There are many reasons why our wires do not carry electricity today but mainly, it is the long years of conflict and political instability that prevented consolidation of democratic institutions from the national to the local levels. And so we remain in the dark—like North Korea, Nepal is a country whose shape you can make out because of the darkness on night-time satellite imagery (see also ‘Wah Mauritius, alas Nepal,’ Page 6, January 4, 2013).
Nepal is a country that is a pioneer in Southasian hydropower, having installed a plant at Pharping on the south end of the Valley a century ago, soon after hydel technology was perfected in Europe. There is at least 45,000 MW of economically viable generation capacity in our rivers. Today, the annual peak demand is about 1,020 MW and the dry season deficit is about half of that. And now, we suffer loadshedding even during the monsoon, as demand grows at nearly ten percent per annum.
The ‘problem of plenty’ in Sikkim and deathly brownouts of Nepal both have their origins in vitiated politics in Sikkim and Nepal. It has mainly to do with the weakening/absence of representative democracy at the national and local levels. In Sikkim, as a result, there is stratospheric corruption and the arrogant ability of rulers to turn a deaf ear to activists. Chamling is able to bend the political process according to his will, from the New Delhi ministries to the Secretariat in Gangtok, and Panchayati Raj institutions on the ground.
In Nepal, to look at the situation after 1990, the war years took their toll in the planning and implementation of river projects. The dislocation of national politics was complemented by the devastation wrought by the absence of elected representatives in the villages and districts. There were district politicians who had developed the capacity to chaperone hydropower projects through the shoals of bureaucracy and opportunist developers but this experience was largely wasted. Along the way, little was done by way of overhauling the Nepal Electricity Authority, building transmission lines to the Indian grid, deciding on policy for land acquisitions, addressing local demands, and so on.
If we are to look to the future from the devastation of the past and present, our strategy must lie somewhere between the experience of Sikkim and Nepal. In one, a river has died. In the other, people die for lack of energy to light their homes, provide services and fuel the economy. In one, politics is defined by one powerbroker chief minister handing over to another powerbroker chief minister, maintaining the same unaccountable, nexus-ridden paradigm. In the other, representative democracy has never been allowed to stabilise, for the politicians to develop the guts and wherewithal to chart a course and stay on it.

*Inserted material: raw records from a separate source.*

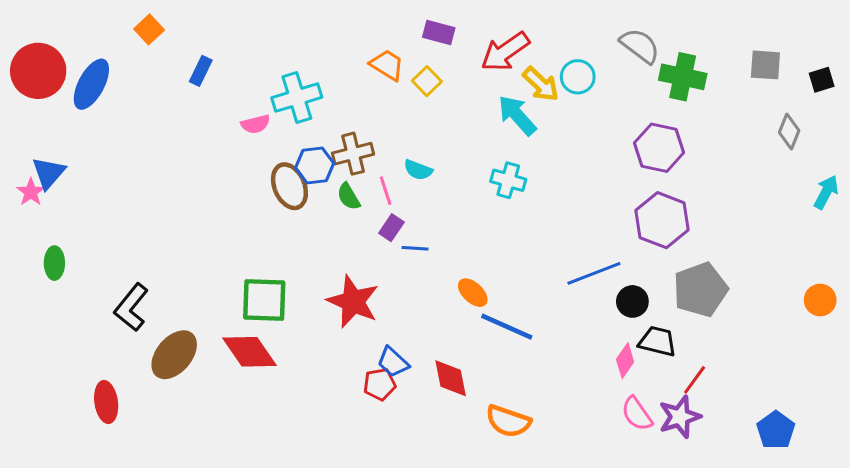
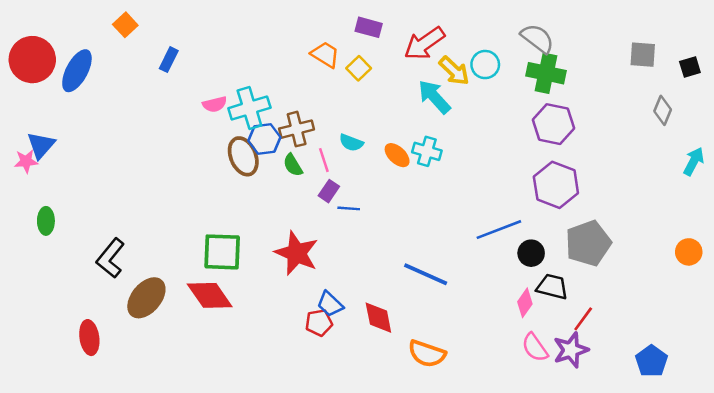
green cross: (683, 77) -> (546, 73), moved
cyan cross: (297, 97) -> (249, 108), moved
pink star: (31, 192) -> (26, 161), turned 30
orange ellipse: (473, 293) -> (397, 155), moved

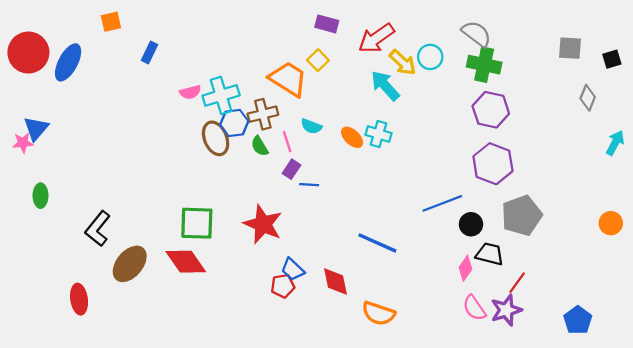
orange square: (125, 25) -> (111, 22), turned 30
orange trapezoid: (325, 55) -> (288, 79), moved, size x1.5

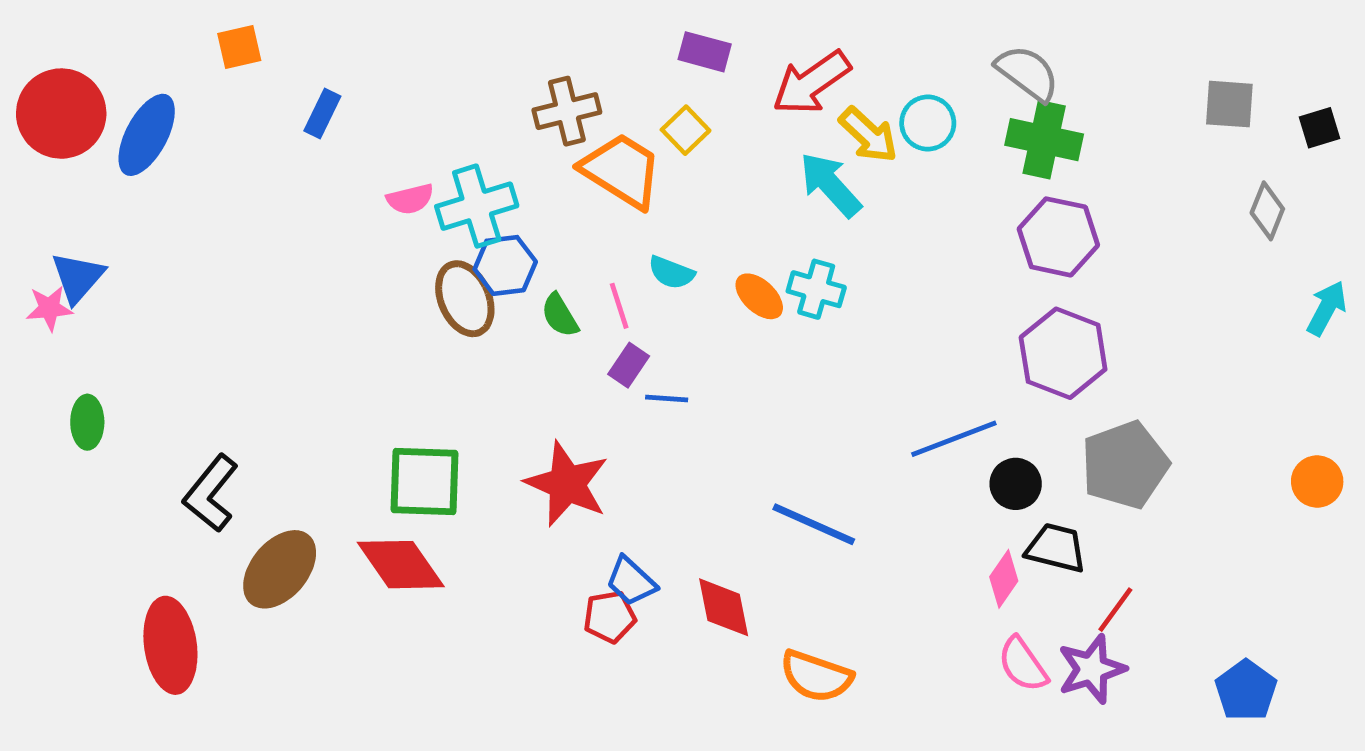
brown cross: (263, 114) -> (567, 111), moved
red ellipse: (79, 299) -> (170, 645), size x1.4

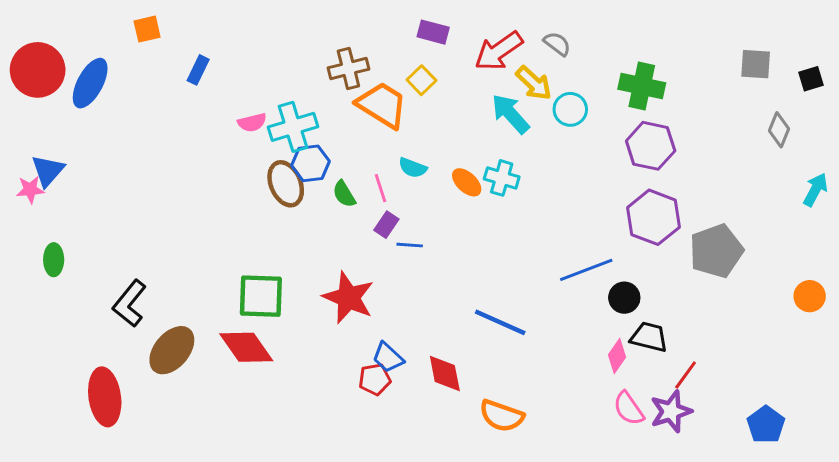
gray semicircle: (1027, 73) -> (557, 44), moved, size x0.7
cyan circle: (928, 123) -> (570, 109), moved
gray pentagon: (1125, 465) -> (716, 251), moved

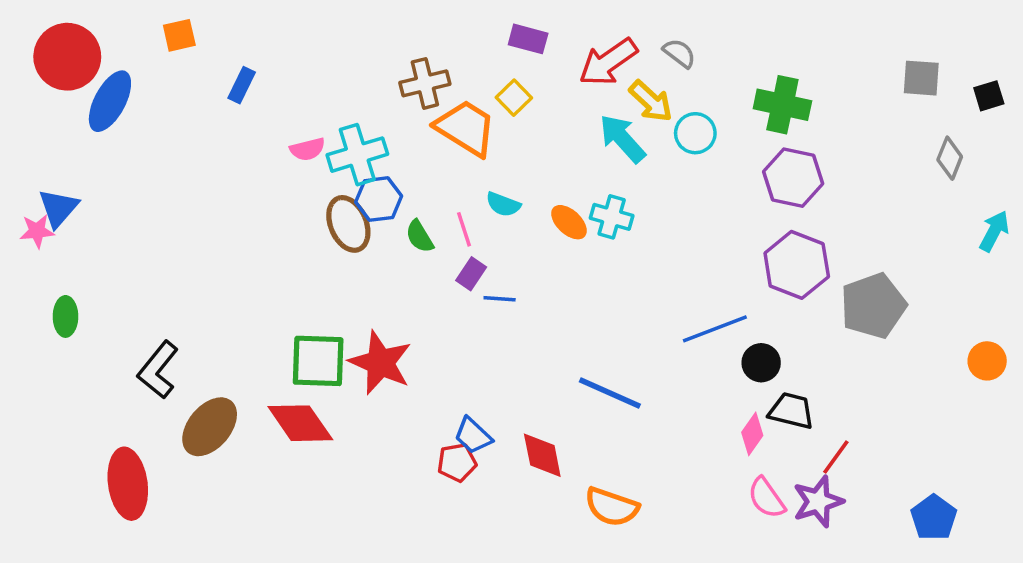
red circle: (38, 70) -> (67, 57), moved
red star: (348, 298) -> (380, 363), moved

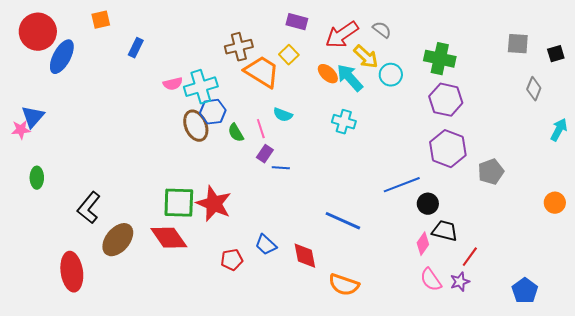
orange ellipse: (569, 222) -> (328, 74), moved
gray pentagon: (873, 306) -> (491, 172), size x0.7
red pentagon: (457, 462) -> (232, 260), moved
purple star: (818, 501) -> (460, 282), size x0.7

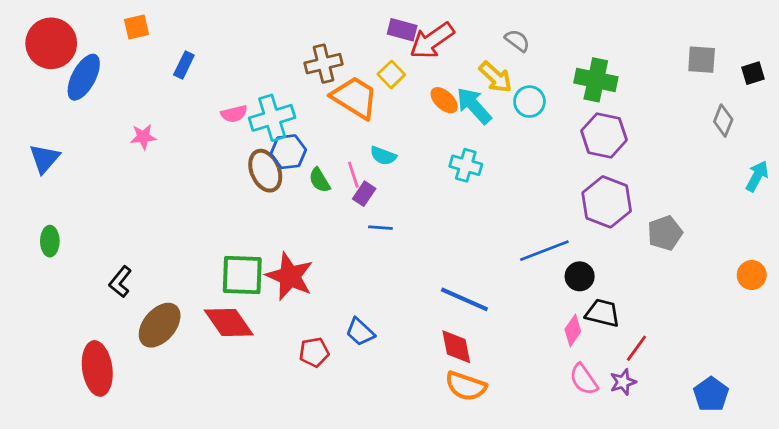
red arrow: (342, 35) -> (432, 41), moved
pink star: (21, 130) -> (143, 137), moved
purple rectangle: (265, 154) -> (364, 194), moved
black L-shape: (89, 208) -> (120, 282), size x0.7
red diamond: (305, 256) -> (456, 347), moved

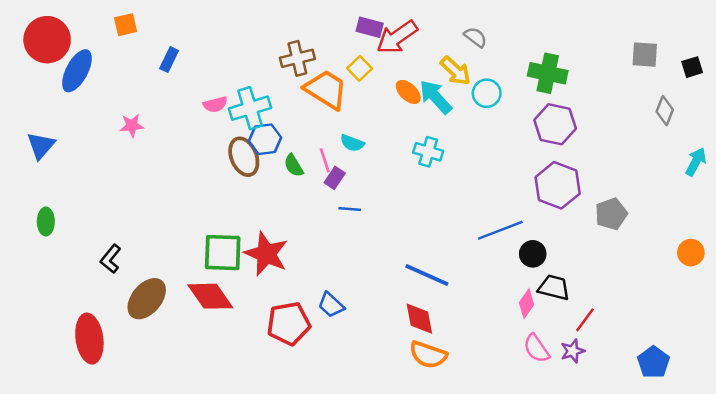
red pentagon: (314, 352) -> (289, 324), size x1.6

Today, we need the Upper Tamakoshi to proceed without a hitch, Trishuli III-A to be completed without malafide renegotiation of project costs, Chamelia to come online pronto and for work on Upper Karnali and Arun III to come to life, with the assurance that their energy output will be available for purchase in Nepal and not locked just for export to India.
There will come a time when Kathmandu will need to debate the Sikkim-Teesta model of squeezing the last drop of energy from cascade run-of-river schemes. This debate must happen. But for now, what we need is a clean, transparent hydropower programme to efficiently construct as quickly as possible, the projects in the pipeline. We can hardly take satisfaction that we have ‘saved’ our rivers because of political instability.